UAE’s clean energy developer Masdar and Indonesia’s state-owned utility company PLN have inaugurated the 145 MWac (192 MWp) Cirata floating solar power plant in Indonesia, the largest in the Southeast Asia region. Speaking at the inauguration ceremony on 9 November 2023, Indonesian President Joko Widodo said the plant is also the third largest in the world.

Cirata is Masdar’s first floating PV project and its first renewable energy construction project in the Southeast Asian market. Built on a 250-ha plot of the Cirata Reservoir in West Java province, it will power 50,000 homes and offset 214,000 t of carbon dioxide emissions.

Masdar and PLN have recently signed an MOU to develop Phase II of Cirata with up to 500 MW additional capacity, following a regulatory development from the Ministry of Public Works and Housing in Indonesia that has increased the portion of water that can be covered – for renewable energy uses – to a maximum of 20%.

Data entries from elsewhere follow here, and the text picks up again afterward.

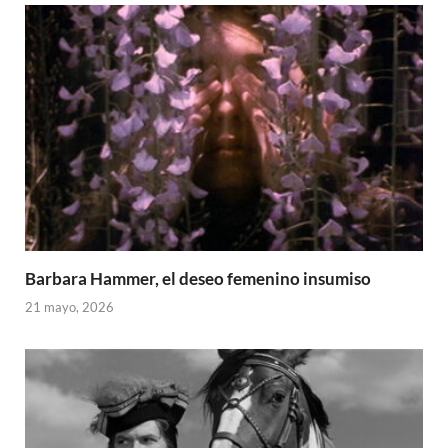
Barbara Hammer, el deseo femenino insumiso
21 mayo, 2026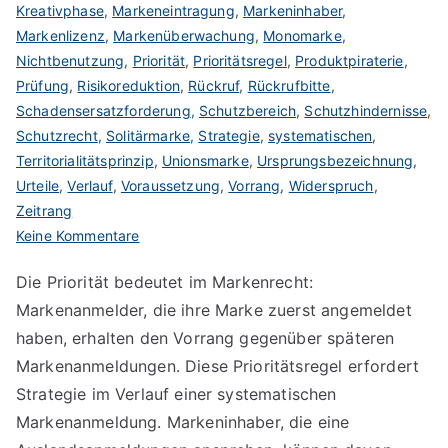
Kreativphase
,
Markeneintragung
,
Markeninhaber
,
Markenlizenz
,
Markenüberwachung
,
Monomarke
,
Nichtbenutzung
,
Priorität
,
Prioritätsregel
,
Produktpiraterie
,
Prüfung
,
Risikoreduktion
,
Rückruf
,
Rückrufbitte
,
Schadensersatzforderung
,
Schutzbereich
,
Schutzhindernisse
,
Schutzrecht
,
Solitärmarke
,
Strategie
,
systematischen
,
Territorialitätsprinzip
,
Unionsmarke
,
Ursprungsbezeichnung
,
Urteile
,
Verlauf
,
Voraussetzung
,
Vorrang
,
Widerspruch
,
Zeitrang
zu
Keine Kommentare
Priorität
Die Priorität bedeutet im Markenrecht:
im
Markenanmelder, die ihre Marke zuerst angemeldet
Markenrecht
haben, erhalten den Vorrang gegenüber späteren
Markenanmeldungen. Diese Prioritätsregel erfordert
Strategie im Verlauf einer systematischen
Markenanmeldung. Markeninhaber, die eine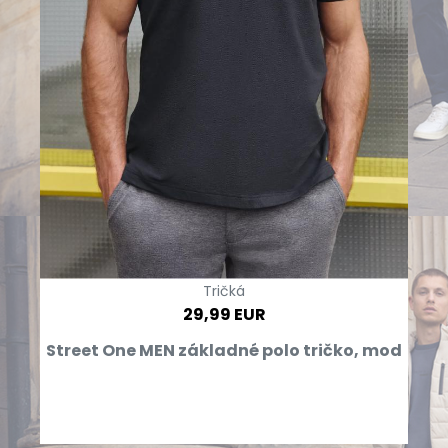
Tričká
29,99 EUR
Street One MEN základné polo tričko, mod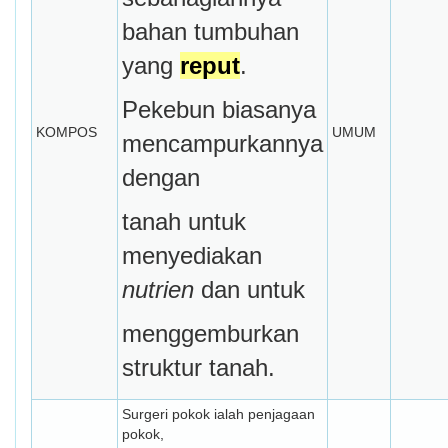
bahan tumbuhan
yang
reput
.
Pekebun biasanya
KOMPOS
UMUM
mencampurkannya
dengan
tanah untuk
menyediakan
nutrien
dan untuk
menggemburkan
struktur tanah.
Surgeri pokok ialah penjagaan
pokok,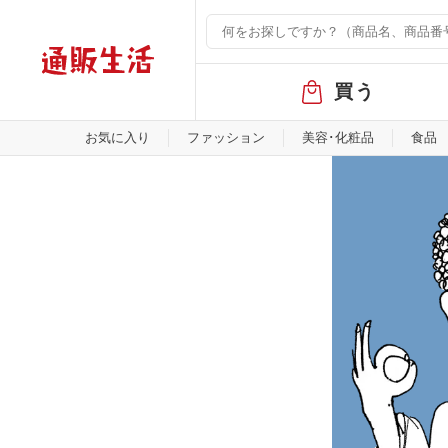
グ
買う
ロ
ー
バ
お気に入り
ファッション
美容･化粧品
食品
ル
メ
ニ
ュ
ー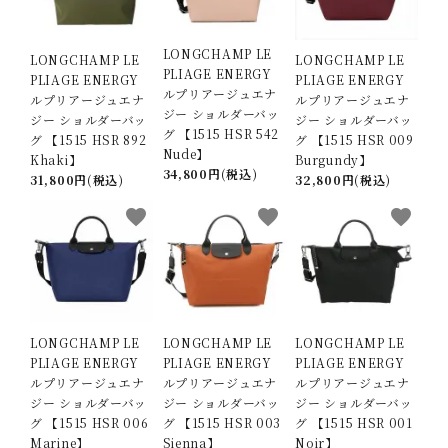
LONGCHAMP LE
LONGCHAMP LE
LONGCHAMP LE
PLIAGE ENERGY
PLIAGE ENERGY
PLIAGE ENERGY
ルプリアージュエナ
ルプリアージュエナ
ルプリアージュエナ
ジー ショルダーバッ
ジー ショルダーバッ
ジー ショルダーバッ
グ 【1515 HSR 542
グ 【1515 HSR 892
グ 【1515 HSR 009
Nude】
Khaki】
Burgundy】
34,800円(税込)
31,800円(税込)
32,800円(税込)
favorite
favorite
favorite
LONGCHAMP LE
LONGCHAMP LE
LONGCHAMP LE
PLIAGE ENERGY
PLIAGE ENERGY
PLIAGE ENERGY
ルプリアージュエナ
ルプリアージュエナ
ルプリアージュエナ
ジー ショルダーバッ
ジー ショルダーバッ
ジー ショルダーバッ
グ 【1515 HSR 006
グ 【1515 HSR 003
グ 【1515 HSR 001
Marine】
Sienna】
Noir】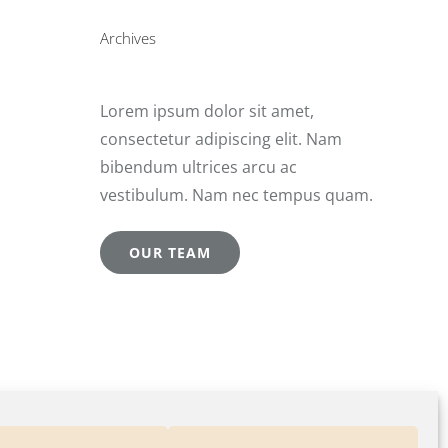
Archives
Lorem ipsum dolor sit amet,
consectetur adipiscing elit. Nam
bibendum ultrices arcu ac
vestibulum. Nam nec tempus quam.
OUR TEAM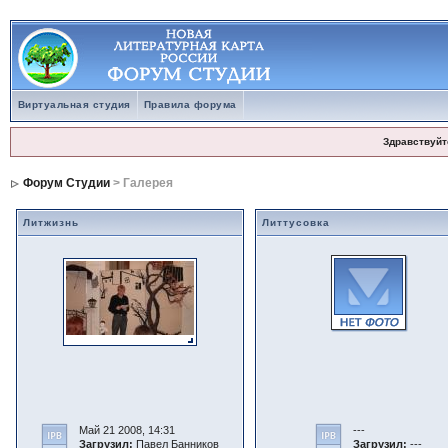
Виртуальная студия
Правила форума
Здравствуйт
Форум Студии
> Галерея
Литжизнь
Литтусовка
Май 21 2008, 14:31
---
Загрузил:
Павел Банников
Загрузил:
---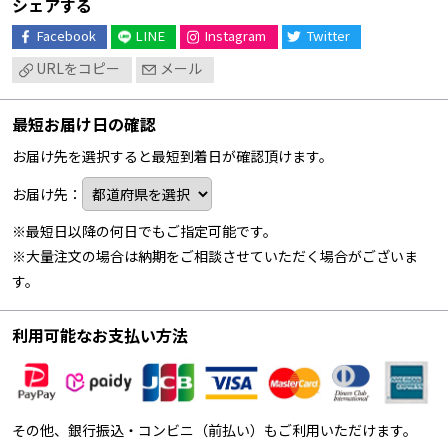
シェアする
Facebook
LINE
Instagram
Twitter
URLをコピー
メール
最短お届け日の確認
お届け先を選択すると最短到着日が確認頂けます。
お届け先：
※最短日以降の何日でもご指定可能です。
※大量注文の場合は納期をご相談させていただく場合がございま
す。
利用可能なお支払い方法
その他、銀行振込・コンビニ（前払い）もご利用いただけます。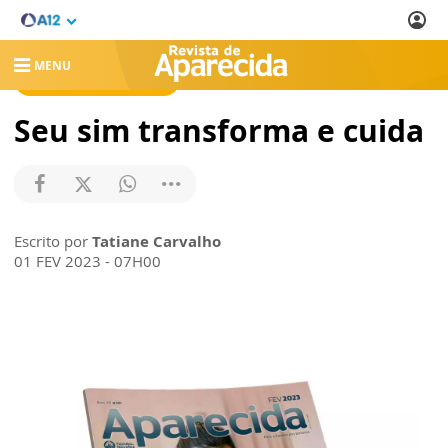
MENU
REVISTA DE APARECIDA
Seu sim transforma e cuida
Escrito por
Tatiane Carvalho
01 FEV 2023 - 07H00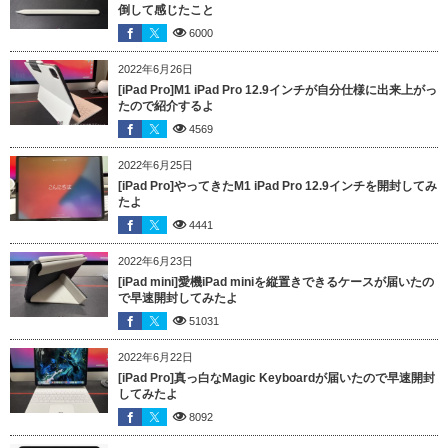
倒して感じたこと
6000
2022年6月26日
[iPad Pro]M1 iPad Pro 12.9インチが自分仕様に出来上がっ
たので紹介するよ
4569
2022年6月25日
[iPad Pro]やってきたM1 iPad Pro 12.9インチを開封してみ
たよ
4441
2022年6月23日
[iPad mini]愛機iPad miniを縦置きできるケースが届いたの
で早速開封してみたよ
51031
2022年6月22日
[iPad Pro]真っ白なMagic Keyboardが届いたので早速開封
してみたよ
8092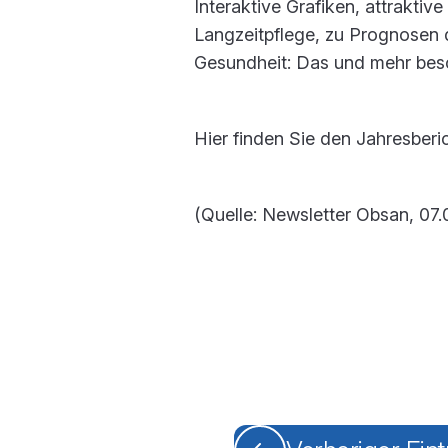
Interaktive Grafiken, attraktive
Langzeitpflege, zu Prognosen 
Gesundheit: Das und mehr besc
Hier finden Sie den Jahresberi
(Quelle: Newsletter Obsan, 07.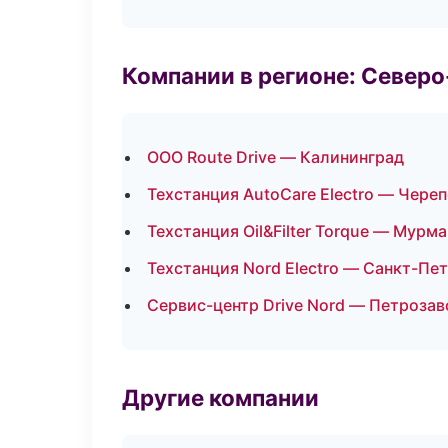
Компании в регионе: Север
ООО Route Drive — Калининград
Техстанция AutoCare Electro — Чере
Техстанция Oil&Filter Torque — Мурм
Техстанция Nord Electro — Санкт-Пе
Сервис-центр Drive Nord — Петрозав
Другие компании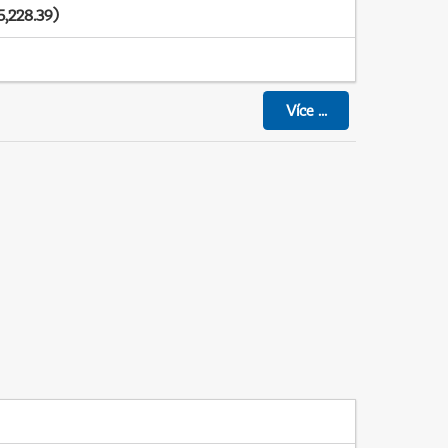
5,228.39)
Více
...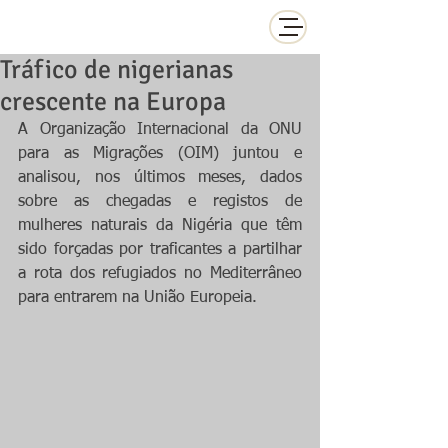
Tráfico de nigerianas
crescente na Europa
A Organização Internacional da ONU 
para as Migrações (OIM) juntou e 
analisou, nos últimos meses, dados 
sobre as chegadas e registos de 
mulheres naturais da Nigéria que têm 
sido forçadas por traficantes a partilhar 
a rota dos refugiados no Mediterrâneo 
para entrarem na União Europeia.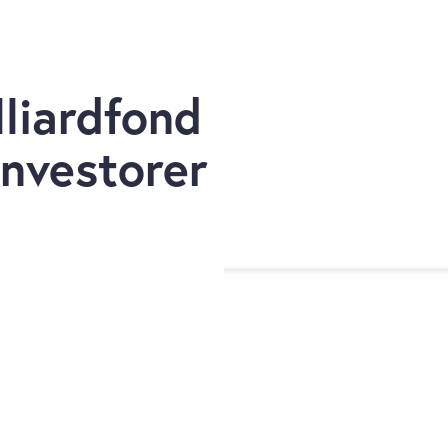
liardfond
investorer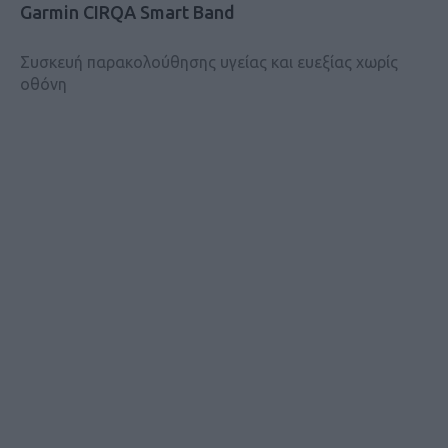
Garmin CIRQA Smart Band
Συσκευή παρακολούθησης υγείας και ευεξίας χωρίς
οθόνη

According to Indonesia’s Minister of Energy and Mineral Resources, Arifin Tasrif, the capacity of the Cirata floating solar plant “could be greater, with a maximum total potential reaching around 1.2 GW peak, if it utilised 20% of the total area of the Cirata Reservoir. With the operation of the Cirata floating PV, we hope it will increase investor confidence and encourage technological innovation as a solution to limited land in developing solar energy, where Indonesia has enormous floating PV potential.”

Darmawan Prasodjo, CEO of PLN Group, further emphasised that the completion of the Cirata floating solar plant is a “showcase for global cooperation to realise emissions reductions in accelerating the energy transition towards net-zero emissions by 2060.”

Indonesia has plans to increase its renewable energy mix and pledged to reach net-zero emissions by 2060 or sooner. The country has committed to a 29% reduction in greenhouse gas emissions by 2030.

With that in mind, Masdar pointed out that “floating solar plants are attractive to countries like Indonesia with expanding populations and scarce land resources. They provide higher solar panel efficiency and productivity due to the close proximity of the panels to the water surface that helps cool them. Floating panels also reduce evaporation, saving fresh water for drinking and irrigation purposes.”